WHAT THE EXERCISE ASKS – Give a verbatim repeat of the lines that run from the line containing "Más allá de" to the end of the data below.

GIVEN ENTRIES –
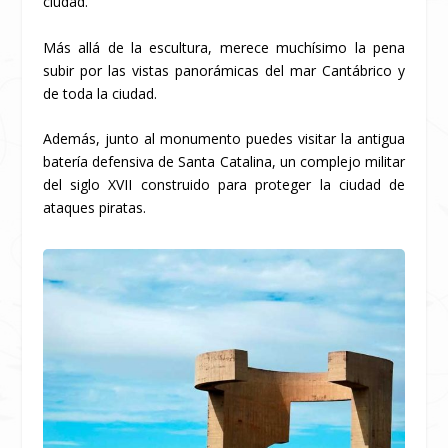
ciudad.
Más allá de la escultura, merece muchísimo la pena
subir por las vistas panorámicas del mar Cantábrico y
de toda la ciudad.
Además, junto al monumento puedes visitar la antigua
batería defensiva de Santa Catalina, un complejo militar
del siglo XVII construido para proteger la ciudad de
ataques piratas.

OUTPUT FOR THIS TASK –
Más allá de la escultura, merece muchísimo la pena
subir por las vistas panorámicas del mar Cantábrico y
de toda la ciudad.
Además, junto al monumento puedes visitar la antigua
batería defensiva de Santa Catalina, un complejo militar
del siglo XVII construido para proteger la ciudad de
ataques piratas.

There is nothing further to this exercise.